April 3, 2006

Energy costs per mile don’t favour hybrids, report says

Brandon, Oregon – Driving a hybrid costs more in terms of overall energy consumed than comparable non-hybrid vehicles, reports CNW Marketing Research Inc., which released the result of data collected over two years. The data looked at the energy necessary to plan, build, sell, drive and dispose of a vehicle, from initial concept to scrappage, and included such minutia as plant-to-dealer fuel costs, employee driving distances, electricity usage per pound of material used in each vehicle, and hundreds of other variables.

The company translated the data into “dollars per lifetime mile”, or energy cost per mile driven. The most energy-expensive vehicle sold in the U.S. in calendar year 2005 was the Maybach, at $11.58 per mile, while the least expensive was the Scion xB, at 48 cents. (All prices in U.S. dollars.)
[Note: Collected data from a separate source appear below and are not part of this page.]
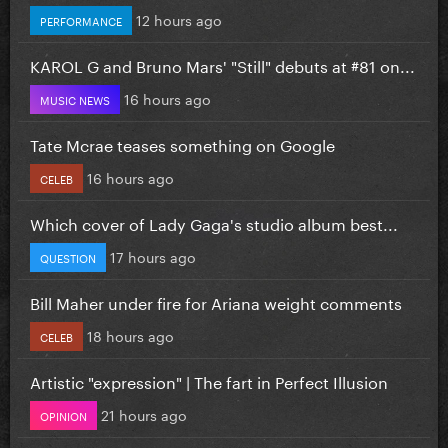
12 hours ago
PERFORMANCE
KAROL G and Bruno Mars' "Still" debuts at #81 on...
16 hours ago
MUSIC NEWS
Tate Mcrae teases something on Google
16 hours ago
CELEB
Which cover of Lady Gaga's studio album best...
17 hours ago
QUESTION
Bill Maher under fire for Ariana weight comments
18 hours ago
CELEB
Artistic "expression" | The fart in Perfect Illusion
21 hours ago
OPINION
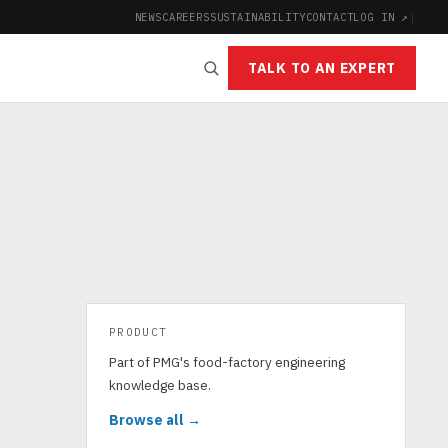
NEWS
CAREERS
SUSTAINABILITY
CONTACT
LOG IN ↗
|
TALK TO AN EXPERT
PRODUCT
Part of PMG's food-factory engineering
knowledge base.
Browse all →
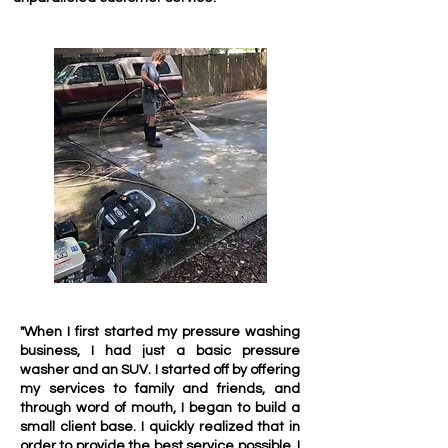
"When I first started my pressure washing
business, I had just a basic pressure
washer and an SUV. I started off by offering
my services to family and friends, and
through word of mouth, I began to build a
small client base. I quickly realized that in
order to provide the best service possible, I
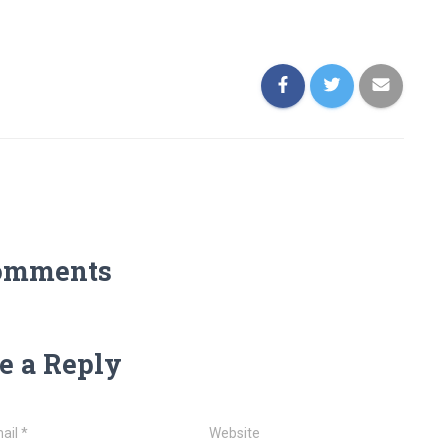
omments
e a Reply
ail
*
Website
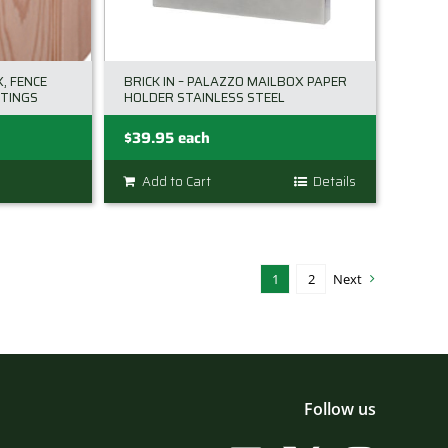
chosen
on
the
, FENCE
BRICK IN – PALAZZO MAILBOX PAPER
product
TINGS
HOLDER STAINLESS STEEL
page
$
39.95
each
Add to Cart
Details
1
2
Next
Follow us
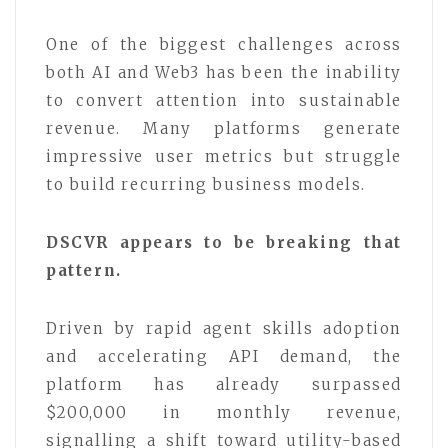
One of the biggest challenges across
both AI and Web3 has been the inability
to convert attention into sustainable
revenue. Many platforms generate
impressive user metrics but struggle
to build recurring business models.
DSCVR appears to be breaking that
pattern.
Driven by rapid agent skills adoption
and accelerating API demand, the
platform has already surpassed
$200,000 in monthly revenue,
signalling a shift toward utility-based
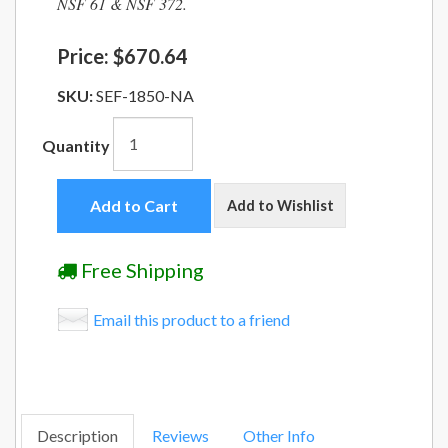
NSF 61 & NSF 372.
Price:
$670.64
SKU:
SEF-1850-NA
Quantity
Add to Cart
Add to Wishlist
Free Shipping
Email this product to a friend
Description
Reviews
Other Info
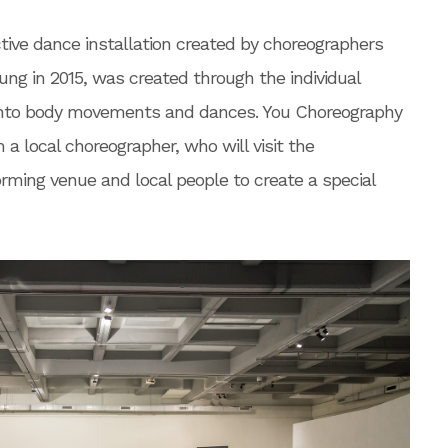
tive dance installation created by choreographers
ng in 2015, was created through the individual
 into body movements and dances. You Choreography
h a local choreographer, who will visit the
orming venue and local people to create a special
The research showed that driving a hybrid vehicle cost more in terms of overall energy consumed; the Honda Accord Hybrid showed an energy cost per mile of $3.29, while the conventional Accord was $2.18, or about 50 per cent more energy over the vehicle’s lifetime. The reasons include the manufacture, replacement and disposal of such items as batteries, electric materials, lighter weight materials and complexity of the power package.

The research also showed that SUVs did not place as poorly as expected; while the industry average of all vehicles sold in the U.S. in 2005 was $2.28 per mile, the Hummer H3 was only $1.94 per mile, lower than all currently-offered hybrids and the Honda Civic, which was $2.42 per mile.

“If a consumer is concerned about fuel economy because of family budgets or depleting oil supplies, it is perfectly logical to consider buying high-fuel-economy vehicles,” says CNW president Art Spinella. “But if the concern is the broader issues such as environmental impact of energy usage, some high-mileage vehicles actually cost society more than conventional or even larger models over their lifetime. We believe this kind of data is important in a consumer’s selection of transportation. Basing purchase decisions solely on fuel economy or vehicle size does not get to the heart of the energy usage issue.”